Mais les patients sont encore plus attentionnés ces jours-là : l’autre jour, on m’a offert un chocolat et deux clémentines, et à 2h du matin, c’est très sympa. Evidemment, ce n’est pas comme dans Bienvenue chez les Ch’tis hein, pas question d’accepter la petite coupe de bulles qu’on peut nous proposer ces soirs de fêtes. Et entre deux gardes, faute de vacances, chacun essaie de passer du temps en famille, c’est primordial. D’autant que nous, on est sur le pont à Noël, mais aussi à tous les ponts, jours fériés et l’été !

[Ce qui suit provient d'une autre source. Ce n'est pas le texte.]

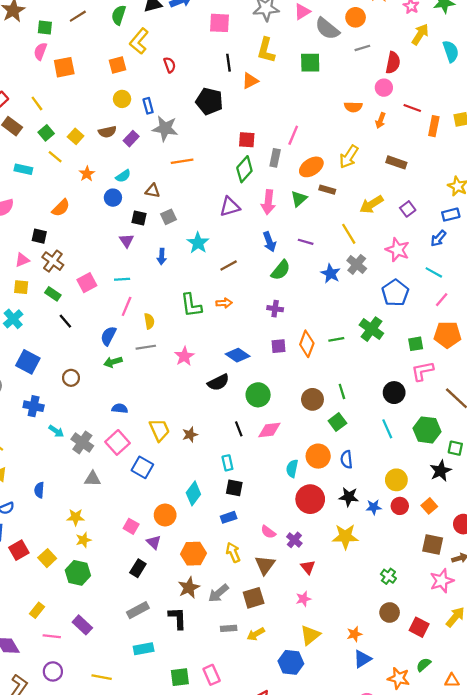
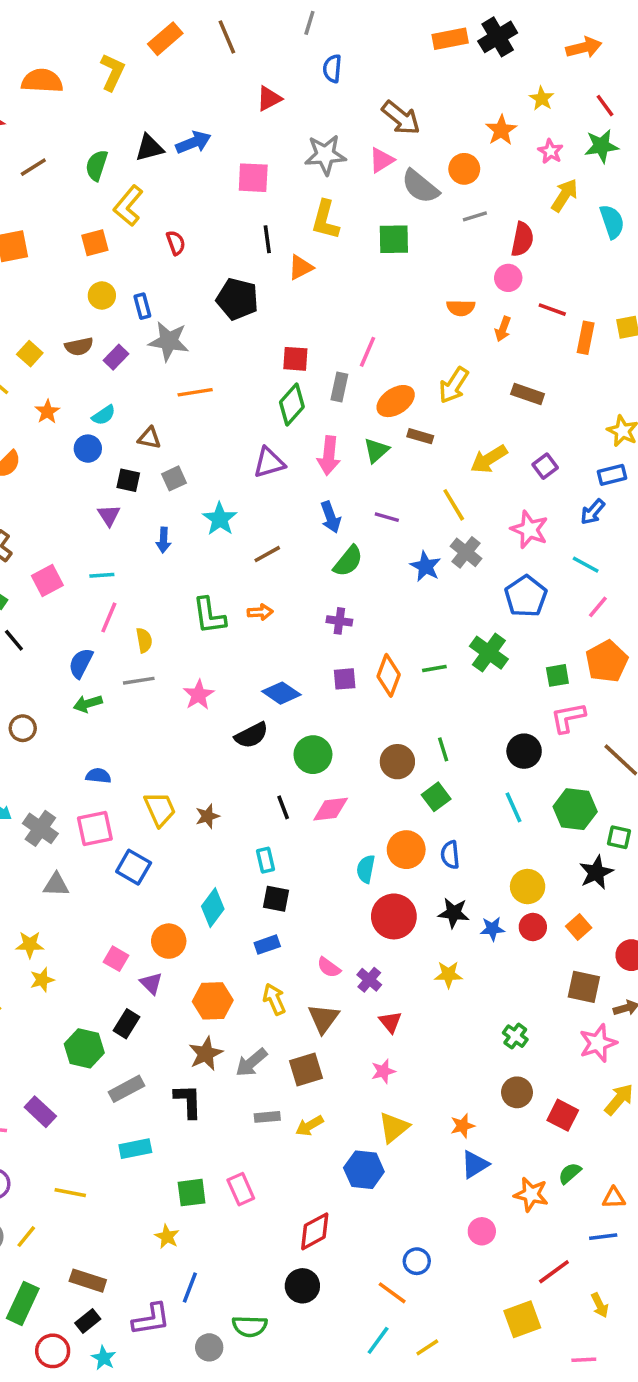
orange pentagon: (447, 335) -> (607, 661), turned -30
pink square: (117, 442) -> (95, 828), turned 30
yellow star: (345, 537) -> (448, 974), size x0.7
green hexagon: (78, 573) -> (84, 1048), moved

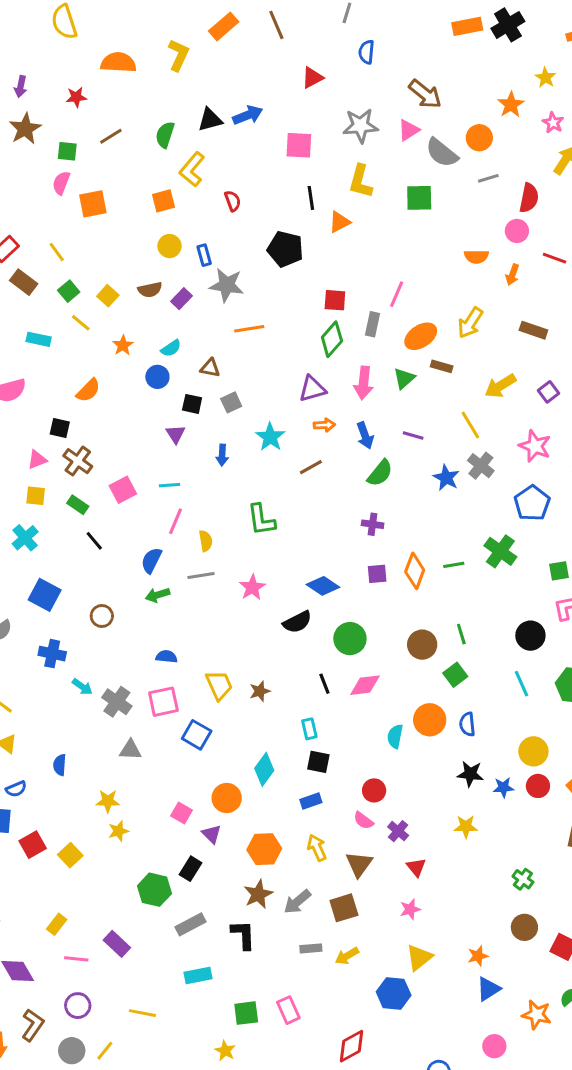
orange arrow: (260, 612) -> (324, 425), moved
red circle: (394, 916) -> (374, 790), moved, size x0.6

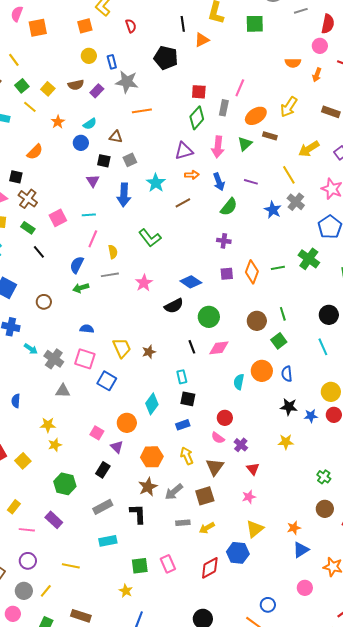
blue arrow: (222, 455) -> (124, 195), size x1.6
green L-shape: (261, 520) -> (150, 238), turned -30
pink square: (163, 702) -> (85, 359), turned 30
green hexagon: (154, 890) -> (65, 484), moved
red diamond: (351, 1046) -> (210, 568), moved

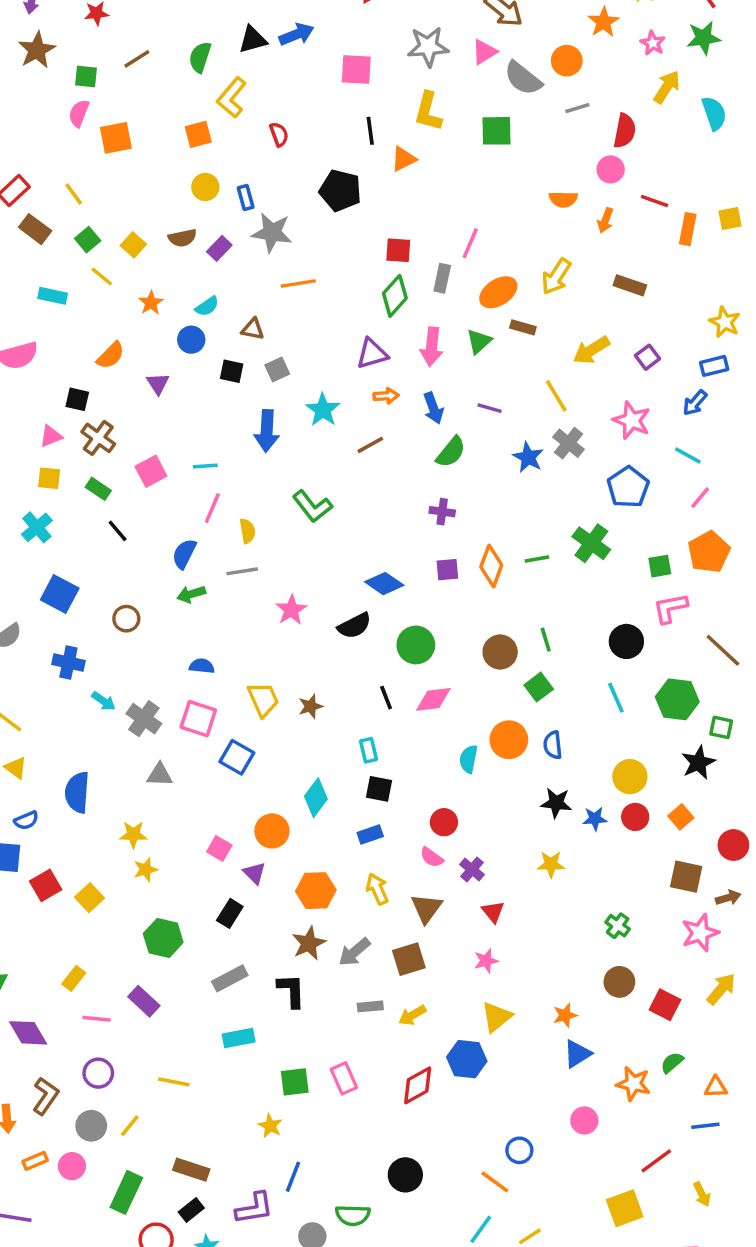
purple triangle: (93, 181) -> (158, 384), moved
pink star: (144, 283) -> (291, 610), moved
blue semicircle: (16, 401) -> (77, 792), size x1.6

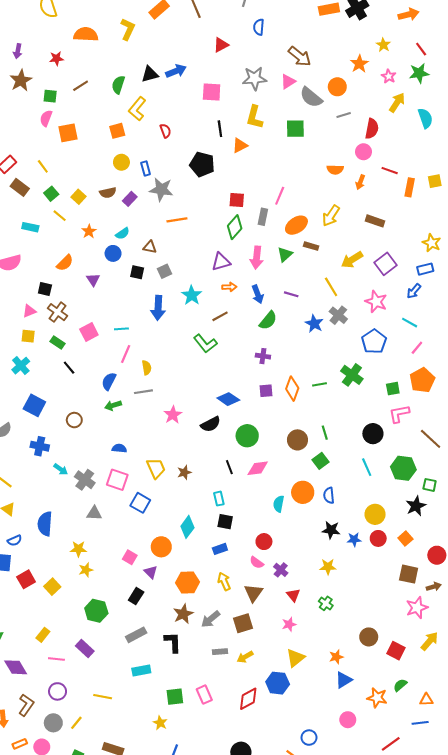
purple square: (647, 357) -> (386, 264), size x1.5
green L-shape: (312, 506) -> (205, 344), moved
green cross: (618, 926) -> (326, 603), moved

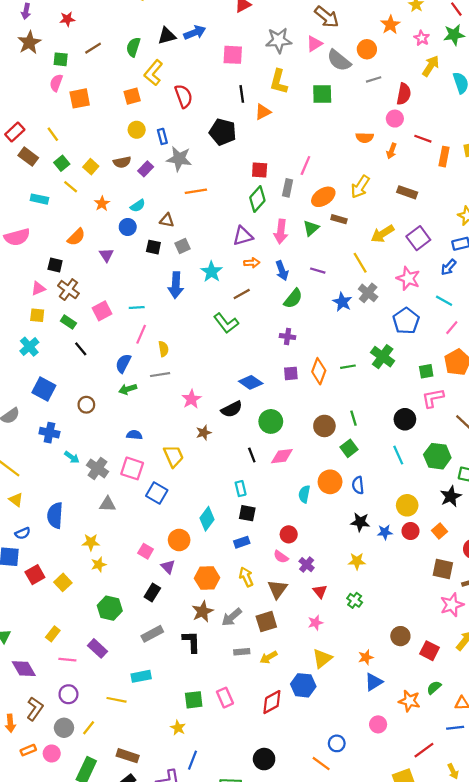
red semicircle: (165, 131) -> (184, 96), size x1.5
brown star: (184, 472) -> (204, 433), moved
cyan rectangle: (141, 670) -> (141, 676), moved

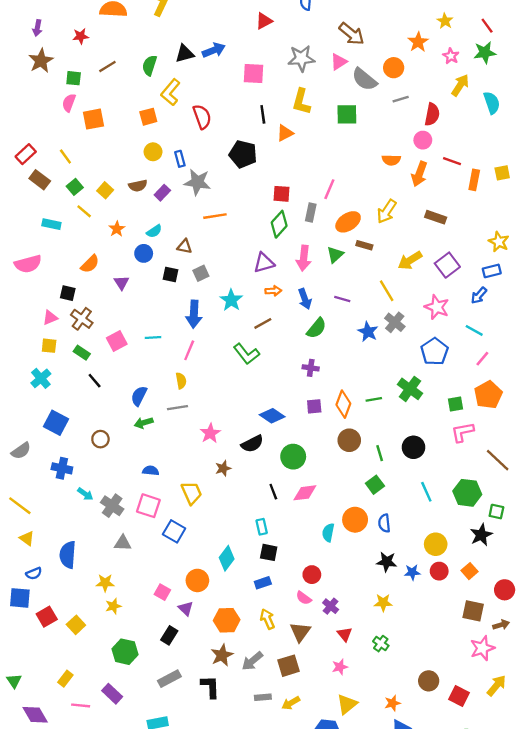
orange arrow: (391, 151) -> (419, 174), size x1.5
pink line: (141, 334) -> (189, 350), moved
black circle: (405, 419) -> (413, 447), moved
brown circle: (324, 426) -> (349, 440), moved

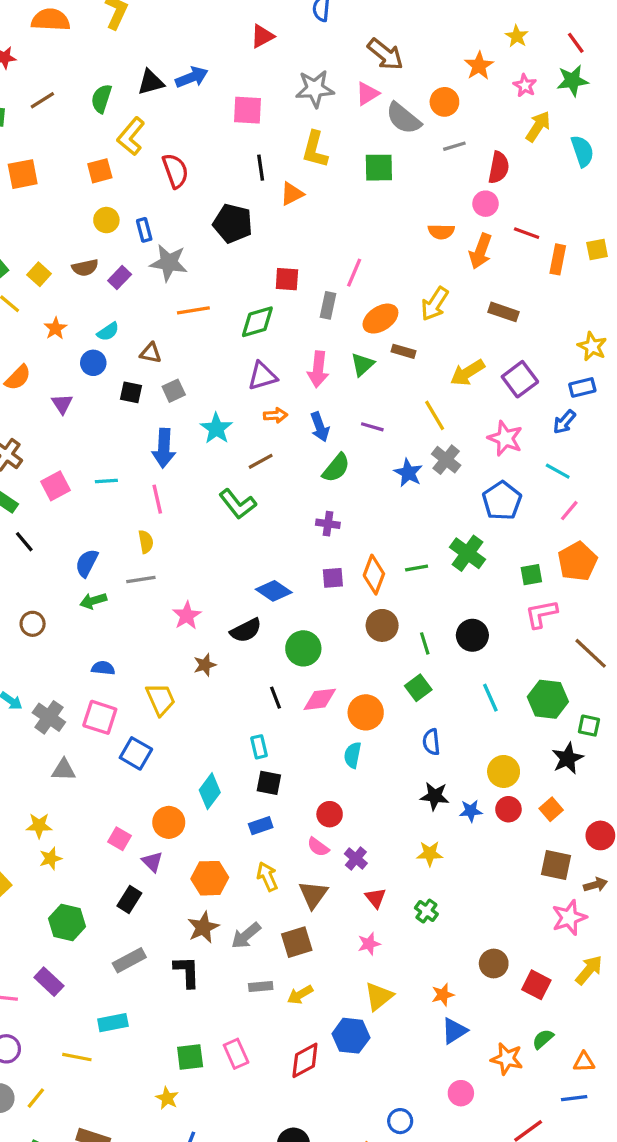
green diamond: (279, 224) -> (257, 322), moved, turned 32
pink line: (189, 350) -> (157, 499), turned -36
orange circle: (355, 520) -> (366, 712), moved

Il y a trois mois, SOS Médecins lançait une grève de 24 heures pour alerter sur l’avenir de la visite à domicile, pilier de votre activité. Où en est la situation aujourd’hui ?

On n’arrive pas à satisfaire la totalité des demandes à la fois parce qu’elles sont en augmentation, mais aussi en raison d’une démographie médicale qui décline. Comme pour l’ensemble des métiers de la santé, nous sommes confrontés à des difficultés de recrutement et au manque de médecins généralistes. Or la demande est exponentielle, à la fois pour les visites à domicile et pour les consultations, avec des patients qui parfois n’ont plus de médecin traitant et n’ont plus que nous, et qui font plus de 70 km pour nous consulter pour des motifs de médecine générale.

On manque de bras pour répondre à la visite à domicile, mise à mal par la politique actuelle. Et quand on n’arrive pas à fournir autant de visites qu’on le voudrait, cela revient à pénaliser deux publics fragiles : les   personnes âgées et les personnes précaires ou isolées, des familles monoparentales, qui ne peuvent pas toujours se déplacer. C’est un frein à l’accès aux soins, on est ici aux frontières du médical et du social.

Nous sommes à un moment de notre modèle où l’on doit se demander s’il faut resserrer les visites à « l’essentiel », aux déplacements incompressibles et urgents, pour des motifs très restreints par nous ou le Samu, et ainsi prioriser des actes à plus haute valeur ajoutée. Mais en allant dans cette direction, cela aurait un retentissement sur les publics qui ont des difficultés à se déplacer, et nous ne voulons pas en arriver là. Le grand public, tout comme les médecins SOS, sommes tous attachés à la visite à domicile, un pan fondamental de notre mission.

Ces dernières semaines, les autorités nous ont envoyé des signaux favorables, mais les moyens mis sur la table sont insuffisants. Les négociations se poursuivent et on sent une volonté forte de soutenir les visites à domicile. C’est encourageant, alors, en gage de bonne volonté, nous avons levé provisoirement nos mesures chocs, compte tenu de l’épidémie actuelle, de la surcharge de travail et de la demande de soins, même si nos moyens actuels ne nous ont pas permis de reprendre une activité strictement normale. Nous allons présenter notre feuille de route chiffrée. Et on veut croire à une sortie par le haut.